Он лихорадочно шарил руками по мраморной доске, стирая вопросы, но один все-таки оставил:
— Вот в чем вопрос. Вопрос в том, чтобы в основе было правое дело.
— Я видел корабль, — начал я и рассказал все сначала…
Я рассказал о том, кем я был когда-то — о Другом.
Другой стоял в новогоднюю ночь на балконе, и в час наступления нового столетия он — Лгунишка и Проказник — трижды поклялся начать жить по-новому. Но, не найдя в новом веке следов Новой жизни, стал Зловредой и Пакостником, украл из бабушкиного шкафчика золотой и заставил своего товарища ртом ловить медяшку. Он, этот Другой, входил в шайку, которая преследовала голодных бедняков, и заслужил кличку «Палач». С годами он становился все зловреднее: он посещал «Школу низости», где научился всему, что могло ему понадобиться в той жизни, к которой готовили его воспитатели. Правда, его постоянно грызло глухое беспокойство, что-то восставало в нем, и часто, когда его заставляли стоять навытяжку, он буянил и упирался, но так как к тому времени в нем расцвели уже все свойства Малодушного и Труса, то выдержать искуса он не смог. В конце концов он задумал бежать от себя и устремился к Забвению. Но не нашел его. Чемпиону по плаванию волей-неволей пришлось на себя оглянуться. Чего только не делал этот упрямый болван, чтобы все оставалось по-старому. Он готов был броситься с Гроссгесселоэского моста в Изар, только бы не стать хорошим человеком. А Стойкая жизнь засылала к нему своих Вестников. Вестники тормошили его, не давали покоя, без устали на него наседали. О, как этот Другой оборонялся, чего только не делал, лишь бы ему оставили его удобную жизнь! Долго, очень долго боролись друг с другом Малодушный и Стойкий, и то один брал верх, то другой; они пускали в ход все приемы борьбы, они уподоблялись один другому настолько, что часто их нельзя было отличить друг от друга. Оба они были сильными, грозными противниками…

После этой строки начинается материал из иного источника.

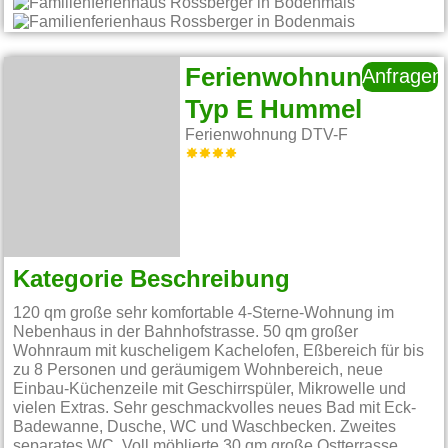
Ferienwohnung
Anfragen
Typ E Hummel
Ferienwohnung DTV-F
Kategorie Beschreibung
120 qm große sehr komfortable 4-Sterne-Wohnung im
Nebenhaus in der Bahnhofstrasse. 50 qm großer
Wohnraum mit kuscheligem Kachelofen, Eßbereich für bis
zu 8 Personen und geräumigem Wohnbereich, neue
Einbau-Küchenzeile mit Geschirrspüler, Mikrowelle und
vielen Extras. Sehr geschmackvolles neues Bad mit Eck-
Badewanne, Dusche, WC und Waschbecken. Zweites
separates WC. Voll möblierte 30 qm große Ostterrasse.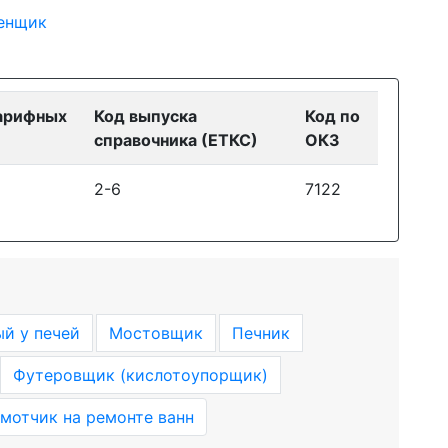
енщик
арифных
Код выпуска
Код по
справочника (ЕТКС)
ОКЗ
2-6
7122
й у печей
Мостовщик
Печник
Футеровщик (кислотоупорщик)
отчик на ремонте ванн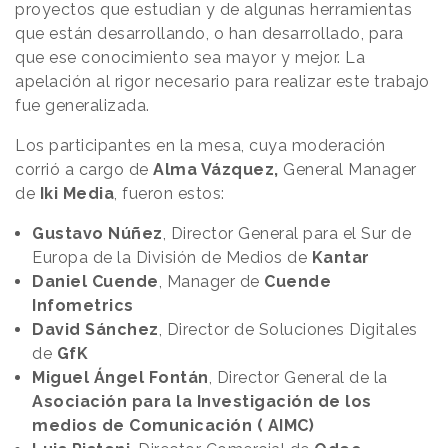
proyectos que estudian y de algunas herramientas
que están desarrollando, o han desarrollado, para
que ese conocimiento sea mayor y mejor. La
apelación al rigor necesario para realizar este trabajo
fue generalizada.
Los participantes en la mesa, cuya moderación
corrió a cargo de
Alma Vázquez,
General Manager
de
Iki Media
, fueron estos:
Gustavo Núñez
, Director General para el Sur de
Europa de la División de Medios de
Kantar
Daniel Cuende
, Manager de
Cuende
Infometrics
David Sánchez
, Director de Soluciones Digitales
de
GfK
Miguel Ángel Fontán
, Director General de la
Asociación para la Investigación de los
medios de Comunicación ( AIMC)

— А теперь послушайте, Зак, что произошло в Английском парке, у водопада…
— Что же, что услышал Другой в Английском парке у водопада? — прервал меня Зак. — Помнится, однажды вы мне об этом уже говорили, но сейчас все приобретает иной смысл… — И без всякого перехода спросил:- Вам приходилось голодать?
— Нет, до сих пор я всегда ел досыта. Но… но жила-была колбасная горбушка…
И я рассказал историю о колбасной горбушке, и случилась эта история якобы с Другим, ибо, рассказывая о жизни Другого, я был не очень-то точен. Дело было не в точности…
Пока я рассказывал о себе — Другом, Другой несколько раз снимал шляпу и кланялся мне, словно прощаясь.
Фрейлейн Клерхен сидела с Другим в Беседке счастья, она тоже была одним из Вестников, которых засылала к нему Стойкая жизнь. И Веселый гуляка явился к Другому. Нет, я был не в силах перечислить все те обличья, в каких Стойкая жизнь являлась Другому…
Ее звали Фанни…
«Ты хочешь сказать эта Фусс, — сказал Другому его отец. — И уж, конечно, не фрейлейн Фусс». Настоящее имя Христины тоже было не Христина, ее только так прозвали.
В гостиной на мольберте стоял портрет, и бабушка говорила с Другим после своей смерти.
Был такой Гартингер, который вел Другого и временами выпускал его руку для того, чтобы Другой сам научился находить правильный путь.
И вот наконец он обрел силу избавиться от Стоящего навытяжку. Трудно таким, как он…
— Кто был этот «он»? — спросил Зак, подняв голову.
— Другой. Другой.
— Да, Другой, — согласился Зак.
Рассказ о Другом заканчивался тем, что Другой нес бело-голубое знамя — белые облака на полотнище высокого, голубого, бесконечного неба, и это знамя реяло над полем битвы.
Тут мы с Другим опять слились воедино, и я замолчал.
Зак положил пять пфеннигов на середину стола. Перегнувшись всем корпусом, он пальцем тыкал в монету. Он как будто собирался показать фокус.
— А теперь послушайте! Вы думаете, я… когда-нибудь освобожусь от этих пяти пфеннигов? За них доктор Гох приговорил меня к смерти… Итак, слово предоставляется приговоренному к смерти!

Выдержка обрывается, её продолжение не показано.